• Nick Macdougall

F i r e, Can’t Touch This!


Imagine a world without campfires! What would we sit around in the forest? Most importantly how would we roast our marshmallows!? Now imagine our ancestors who lived without fire for millions of years. Night time must have been incredibly scary. If you want to thank anyone for our comfy and cozy life, you should thank our ancestor Homo erectus.



There is no exact answer on how Homo erectus learned how to control fire, around 1 000,000 years ago, but one idea really makes sense to us at The Wildlings; forest fires. Harnessing the flames from these forest fires allowed Homo erectus to cook food, have a source of heat and protect them from predators. What other benefits did we gain from our ancestors learning how to control fire?

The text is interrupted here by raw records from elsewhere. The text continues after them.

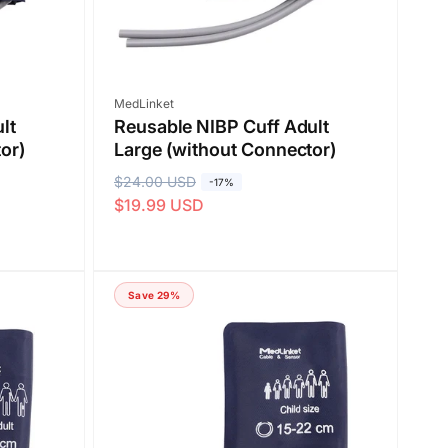
Vendor:
MedLinket
lt
Reusable NIBP Cuff Adult
or)
Large (without Connector)
R
$24.00 USD
S
-17%
$19.99 USD
e
a
g
l
u
e
l
p
Save 29%
a
r
r
i
p
c
r
e
i
c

Like any things on our wonderful planet, fire needs certain conditions in order to be created and to be kept existing. By understanding what a fire needs, we have the knowledge to either create one or to put one out.

Watch this clip of a game show where two contestants race to build a fire… (Skip ahead one minute)



What made the winner’s fire grow faster?

Do you think the woman blowing on the fire was a good idea and why?

What are some things we could not see in the video that may have affected the fires?

Would you do this challenge differently?


Imagine, you are in the woods and need to start a fire for warmth and to cook. You are surrounded by large green vegetation (another name for collection of plants), dead trees, and fallen leaves. What available materials can you think of that would be best to use for a fire and why? What makes some materials better than others?




Homo erectus. Characterized by its upright stance and robust build, this early hominin species lived from 1.8 million to 200,000 years ago.




The Fire Triangle: What Every Fire Needs




The Fire triangle is a diagram explaining what a fire needs in order to burn. These three very important ingredients are oxygen, Heat, and fuel. Some examples of these are the air around us (oxygen), Spark (Heat), Wood (Fuel). Below is a great video explaining the three elements of the fire triangle and their relationship to one another using some interesting experiments.



What are some things talked about in the video that you already knew about fire?

What are some facts about fire that surprised you?

What safety measures were taken during the experiments?



BURNING Questions…

1. Is fire living or nonliving?


2. Fire Class: Defines the type of fire based on what materials are being burned as fuel. Research each fire class and try to explain in your own words.

Class A Fire:

Class B Fire:

Class C Fire:

Class D Fire:

Class E Fire:


3. What are some things we can do to ensure a campfire is safe to use and will have the least impact on the environment?


4. From Canada to Kathmandu, humans have found their own unique fire starting traditions. After researching these methods. What different materials and methods are used? What do they have in common? Is one better than the other? Is this a method you could learn to do?


5. Starting a fire is one thing; keeping it going can leave you burnt out…as we saw in the first video. Explore the different methods people have discovered to keep their fire alive as well as take them along on their journeys. Are some more complicated than others? How long can the fire be left without going out? Are these methods still used today?


Get Digging! Stay Safe and Stay Wild!